I’m a beginner trying to put together my first project. I had a song classification project in mind, but since I would be manually labeling, I could only reasonably put together about 1000 songs, or 60 hours of music.
I would be classifying with several classes, so it’s possible that one class would have as few as 50-100 songs in the training set- this seems like too few!
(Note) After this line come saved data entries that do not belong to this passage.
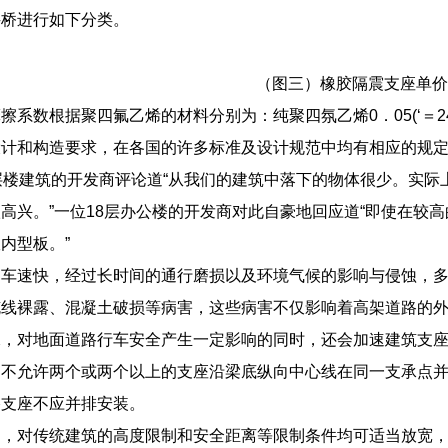
拱桥进行如下分类。
（图三）橡胶隔震支座单价
系数根据聚四氟乙烯的材料分别为：纯聚四氛乙烯0．05(‘＝24MP
设计和构造要求，在各国的许多标准及设计规范中均有相应的规
层楼建筑的开发商评论道“从我们的建筑中落下的物体很少。实
高兴。”一位18层办公楼的开发商对此自豪地回应道“即使在较
内型板。”
、车速快，经过长时间的通行磨损以及环境气候的影响与侵蚀，
缆线裸露、混凝土破损等病害，这些病害不仅影响着高架道路的
水，对地面道路行车安全产生一定影响的同时，还会加速建筑支
，不允许两个或两个以上的支座沿梁底纵向中心线在同一支承点
格支座不应并排安装。
中，对传统建筑的高度限制和安全距离等限制条件均可适当放宽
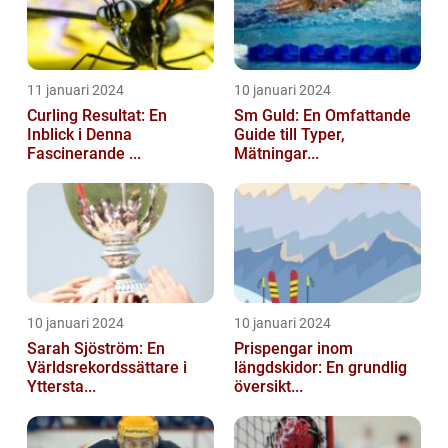
11 januari 2024
10 januari 2024
Curling Resultat: En
Sm Guld: En Omfattande
Inblick i Denna
Guide till Typer,
Fascinerande ...
Mätningar...
10 januari 2024
10 januari 2024
Sarah Sjöström: En
Prispengar inom
Världsrekordssättare i
längdskidor: En grundlig
Yttersta...
översikt...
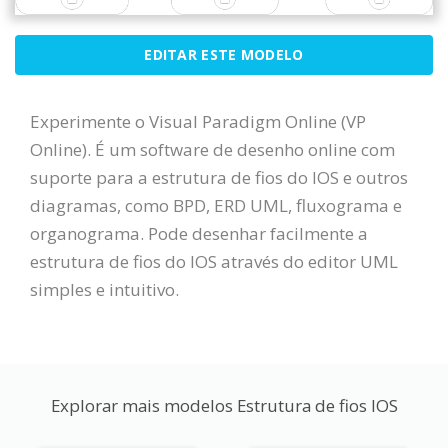
EDITAR ESTE MODELO
Experimente o Visual Paradigm Online (VP
Online). É um software de desenho online com
suporte para a estrutura de fios do IOS e outros
diagramas, como BPD, ERD UML, fluxograma e
organograma. Pode desenhar facilmente a
estrutura de fios do IOS através do editor UML
simples e intuitivo.
Explorar mais modelos Estrutura de fios IOS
Is there a general rule of thumb for how much data is needed to train a neural network to give it a shot at working?
Edit: I was thinking of using a vanilla LSTM. The input features will have dimension 39, output dimension 6, my first attempt for hidden layer dimension would be 100.
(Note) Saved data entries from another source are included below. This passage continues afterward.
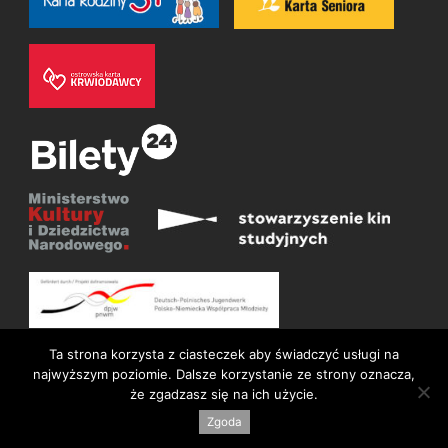
Ta strona korzysta z ciasteczek aby świadczyć usługi na
najwyższym poziomie. Dalsze korzystanie ze strony oznacza,
że zgadzasz się na ich użycie.
© Wszelkie prawa zastrzeżone 2026
Deklaracja dostępności
Zgoda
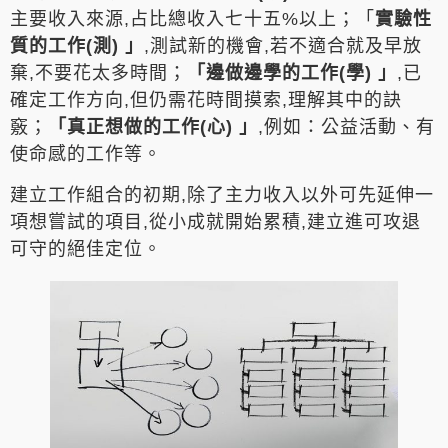
主要收入來源,占比總收入七十五%以上；「
實驗性
質的工作(測) 」
,測試新的機會,若不適合就及早放
棄,不要花太多時間；
「邊做邊學的工作(學) 」
,已
確定工作方向,但仍需花時間摸索,理解其中的訣
竅；
「真正想做的工作(心) 」
,例如：公益活動、有
使命感的工作等。
建立工作組合的初期,除了主力收入以外可先延伸一
項想嘗試的項目,從小成就開始累積,建立進可攻退
可守的絕佳定位。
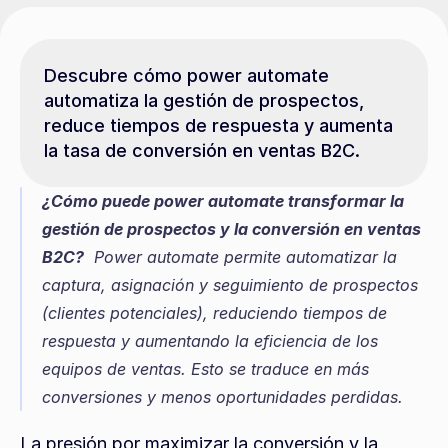
Descubre cómo power automate 
automatiza la gestión de prospectos, 
reduce tiempos de respuesta y aumenta 
la tasa de conversión en ventas B2C.
¿Cómo puede power automate transformar la 
gestión de prospectos y la conversión en ventas 
B2C?
  Power automate permite automatizar la 
captura, asignación y seguimiento de prospectos 
(clientes potenciales), reduciendo tiempos de 
respuesta y aumentando la eficiencia de los 
equipos de ventas. Esto se traduce en más 
conversiones y menos oportunidades perdidas.
La presión por maximizar la conversión y la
It really depends on your dataset, and network architecture. One rule of thumb I have read (2) was a few thousand samples per class for the neural network to start to perform very well.
In practice, people try and see. It’s not rare to find studies showing decent results with a training set smaller than 1000 samples.
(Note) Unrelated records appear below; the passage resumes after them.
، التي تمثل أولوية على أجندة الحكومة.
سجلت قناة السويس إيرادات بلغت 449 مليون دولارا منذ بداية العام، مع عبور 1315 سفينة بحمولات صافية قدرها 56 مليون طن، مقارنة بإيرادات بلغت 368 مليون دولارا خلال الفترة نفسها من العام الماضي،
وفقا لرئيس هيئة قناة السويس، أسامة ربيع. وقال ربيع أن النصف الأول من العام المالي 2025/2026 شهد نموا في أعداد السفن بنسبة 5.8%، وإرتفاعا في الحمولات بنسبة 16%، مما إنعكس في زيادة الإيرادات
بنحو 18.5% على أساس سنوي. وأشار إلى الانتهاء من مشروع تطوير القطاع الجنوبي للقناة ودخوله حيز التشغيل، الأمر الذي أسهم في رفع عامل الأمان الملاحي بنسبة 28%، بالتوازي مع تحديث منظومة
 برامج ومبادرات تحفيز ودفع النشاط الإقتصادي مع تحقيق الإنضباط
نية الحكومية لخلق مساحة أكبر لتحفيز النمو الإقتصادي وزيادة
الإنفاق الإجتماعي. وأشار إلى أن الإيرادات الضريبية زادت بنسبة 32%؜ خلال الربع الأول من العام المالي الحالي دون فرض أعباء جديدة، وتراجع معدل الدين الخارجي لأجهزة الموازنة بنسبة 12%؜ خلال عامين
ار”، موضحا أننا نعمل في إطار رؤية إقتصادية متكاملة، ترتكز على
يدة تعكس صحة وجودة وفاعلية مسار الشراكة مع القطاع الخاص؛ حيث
A good way to roughly assess to what extent it could be beneficial to have more training samples is to plot the performance of the neural network based against the size of the training set, e.g. from (1):
- (1) Dernoncourt, Franck, Ji Young Lee, Ozlem Uzuner, and Peter Szolovits. “De-identification of Patient Notes with Recurrent Neural Networks” arXiv preprint arXiv:1606.03475 (2016).
(2) Cireşan, Dan C., Ueli Meier, and Jürgen Schmidhuber. “Transfer learning for Latin and Chinese characters with deep neural networks.” In The 2012 International Joint Conference on Neural Networks (IJCNN), pp. 1-6. IEEE, 2012. https://scholar.google.com/scholar?cluster=7452424507909578812&hl=en&as_sdt=0,22 ; http://people.idsia.ch/~ciresan/data/ijcnn2012_v9.pdf:
For classification tasks with a few thousand samples per
class, the benefit of (unsupervised or supervised) pretraining is not easy to demonstrate.